Había hecho lo correcto, o eso quería creer. Lo había hecho por el profesor, por su historia, por el derecho de mirar hacia el final sin estar completamente solo. Pero entonces, ¿por qué sentía que había violado algo sagrado? ¿Por qué el rostro de Delia, descompuesto por el recuerdo, le seguía apareciendo cada vez que cerraba los ojos?
Y, por si fuera poco, el asiento vacío del tren todavía lo seguía a donde iba. No respondía al nombre de Soledad, pero ocupaba un espacio en él más grande del que se atrevía a admitir.
Cuando llegó a la ciudad, todavía era temprano. El cielo estaba cubierto de nubes, pero no llovía. El frío parecía haberse acomodado como un huésped silencioso en sus huesos. Caminó sin pensarlo demasiado, y sin pasar por su casa, se dirigió directo al Big Root. Sentía que si no hacía algo con las manos, si no se perdía en la vorágine de las comandas y el aceite hirviendo, no sería capaz de soportar el peso del día.
Al llegar, entró por la puerta trasera. Apenas cruzó el umbral, el calor de la cocina lo golpeó con fuerza y lo sacó de su letargo. El bullicio era el de siempre, como si el mundo allá fuera no existiera.
Laura, que organizaba cajas junto al refrigerador, alzó la vista y su expresión cambió al verlo.
—¿Tomás? No esperaba verte hoy.
—Terminó antes de lo que pensaba —respondió sin demasiada energía—. Y pensé que quizá les venía bien una mano extra.
Laura se secó las manos en su delantal y le sonrió.
—Sí… la verdad es que hoy estamos desbordados. Gracias por venir. Pasa a cambiarte, por favor.
Mientras se dirigía a los vestidores, escuchó al fondo la voz firme de don Giorgio dando órdenes desde la plancha, como un general dirigiendo una escuadra en plena batalla. Esa rutina, esa energía concreta, lo anclaba a tierra. Era justo lo que necesitaba.
La jornada avanzó con el frenesí habitual.

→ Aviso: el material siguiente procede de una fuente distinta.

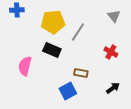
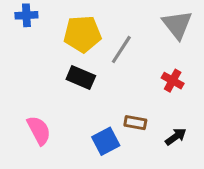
gray triangle: (114, 16) -> (177, 25), size x1.5
pink semicircle: (25, 66) -> (39, 130), moved, turned 138
brown rectangle: (81, 73) -> (135, 123), moved

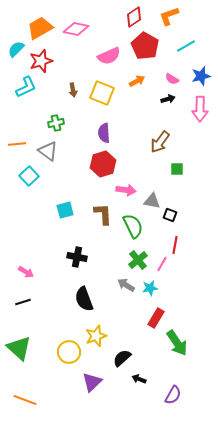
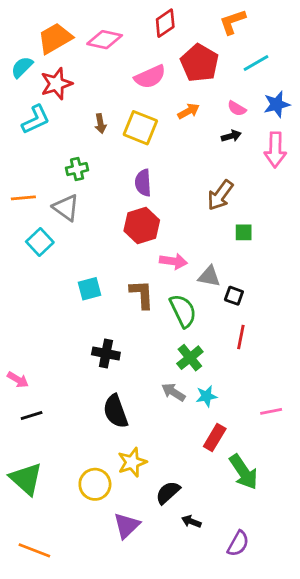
red diamond: (134, 17) -> (165, 23), moved
pink line: (162, 264) -> (271, 411), moved, turned 49
pink arrow: (26, 272) -> (18, 380), moved

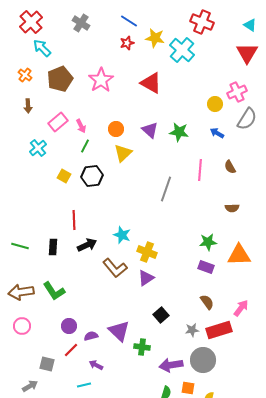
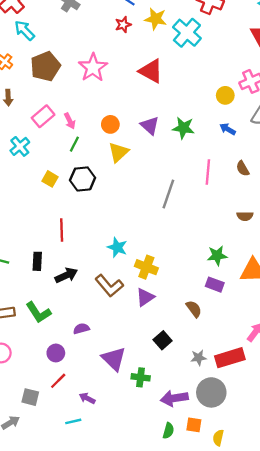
black arrow: (87, 245) -> (66, 275), moved
brown semicircle: (207, 302) -> (194, 309), moved
purple semicircle: (91, 336) -> (81, 329), moved

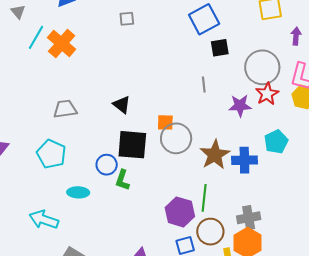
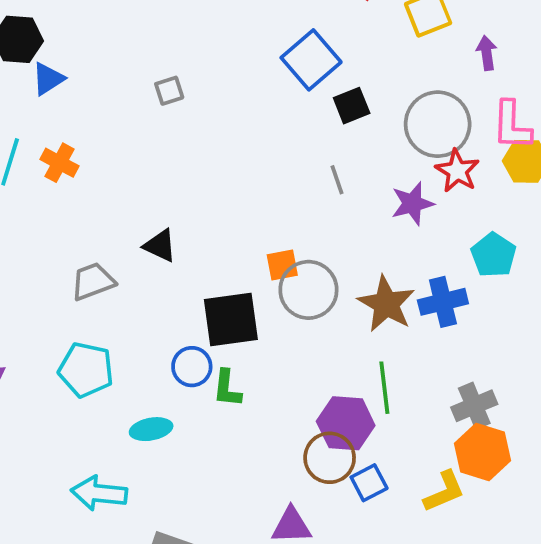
orange cross: (62, 43) -> (59, 163), size x0.7
black triangle: (122, 105) -> (160, 246), moved
brown circle: (210, 232) -> (330, 458), moved

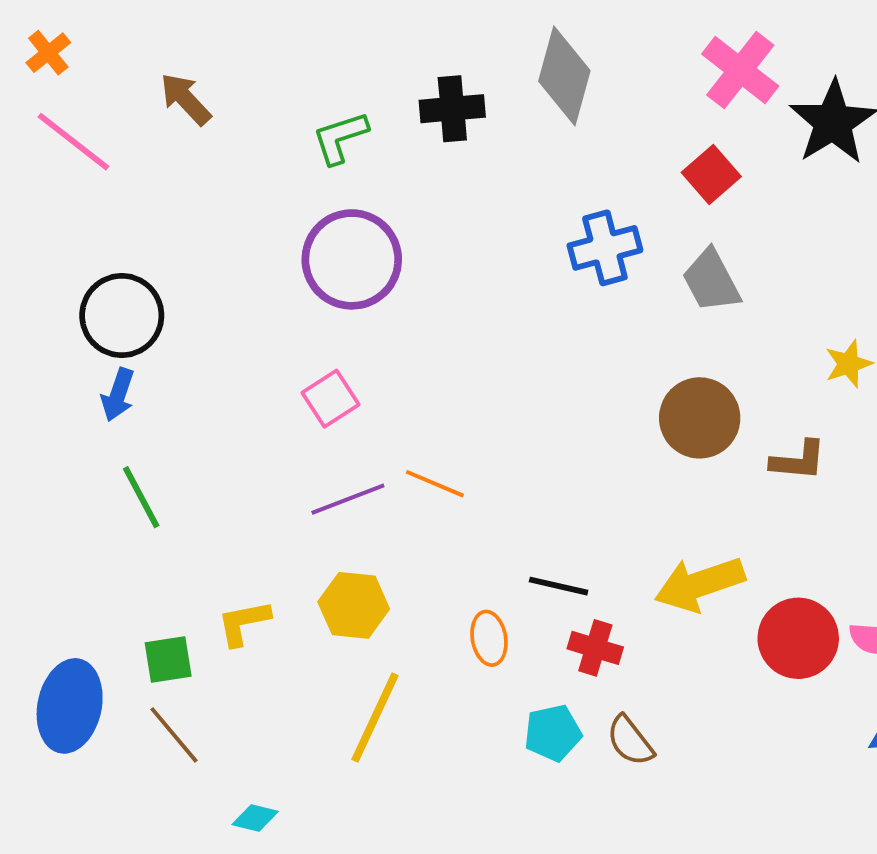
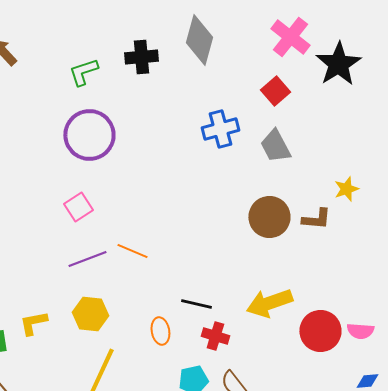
brown L-shape: (798, 460) -> (316, 219), moved

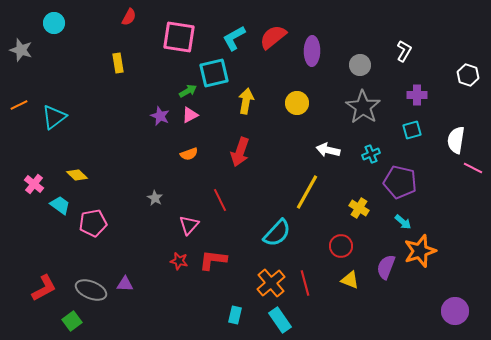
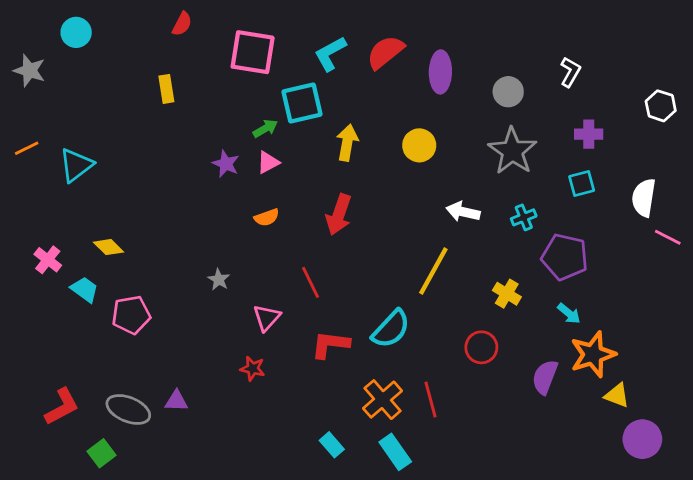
red L-shape: (213, 260) -> (330, 345), moved
yellow triangle: (350, 280) -> (617, 395), moved
cyan rectangle: (235, 315) -> (332, 445), turned -54

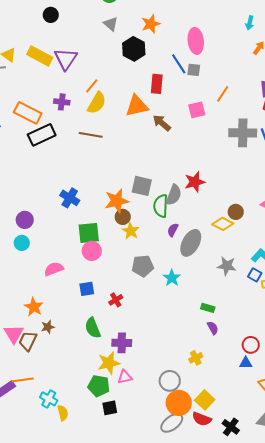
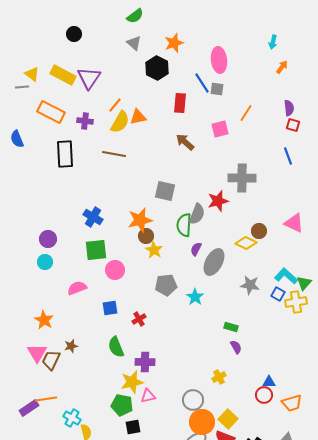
orange triangle: (137, 106) -> (138, 117), moved, size x0.7
orange rectangle: (28, 113) -> (51, 112), moved
gray cross: (243, 133) -> (242, 178), moved
black rectangle: (42, 135) -> (65, 154), turned -68
gray square: (142, 186) -> (165, 191), moved
green square: (89, 233) -> (96, 250), moved
orange star: (34, 307) -> (44, 320), moved
red circle: (251, 345) -> (264, 395), moved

Peló papas, picó cebollas, limpió vegetales y sirvió platos sin pensar. Todo parecía fluir con una cadencia monótona, pero tranquilizadora.
Ya caída la tarde, Laura le pidió que sacara una de las bolsas grandes de basura. Asintió sin decir nada, se quitó los guantes y cargó la pesada bolsa hasta la parte trasera. El frío del exterior le golpeó el rostro en cuanto empujó la puerta.
Al dejar la bolsa en el contenedor, se giró con intención de volver, pero algo al otro lado de la calle llamó su atención.
Una figura.
Una mujer de cabello anaranjado, como un faro encendido bajo la luz gris del atardecer. Caminaba del brazo de un hombre alto, de contextura fuerte. Reían. No se besaban ni se tocaban con intimidad evidente, pero su cercanía hablaba de algo más.
Tomás sintió que la sangre le bajaba de golpe al estómago.
El corazón le dio un salto traicionero.
Soledad.
O alguien extraordinariamente parecida a ella.
Contuvo el aliento, sus ojos clavados en la figura. Quiso convencerse de que era una coincidencia, de que no era ella, de que su mente le jugaba una mala pasada. Pero había algo en su andar, en la forma en que se peinaba el cabello, en la risa apenas perceptible a esa distancia, que hacía que todo encajara. Demasiado.
Ella no lo había mencionado nunca. Nada sobre un novio. Nada sobre alguien más. Siempre decía que todo entre ellos era un juego, una práctica… ¿No habría bastado con ser honesta?
Cerró los ojos por un segundo.
"Es solo mi imaginación", se dijo. "Ella lo habría dicho. No tiene por qué ocultarlo. Ella nunca juega con eso."
Pero cuando abrió los ojos, ya no estaban. Las figuras habían doblado la esquina y desaparecido como si nunca hubieran estado ahí.
Quedó solo frente a la calle vacía. La brisa le removía el delantal, y la puerta trasera del Big Root se cerró tras él con un golpe suave.
Caminó de regreso a la cocina como si no hubiera pasado nada. Pero en el fondo, esa sensación no lo iba a abandonar, como un vidrio que todavía no se rompe, pero ya no está entero.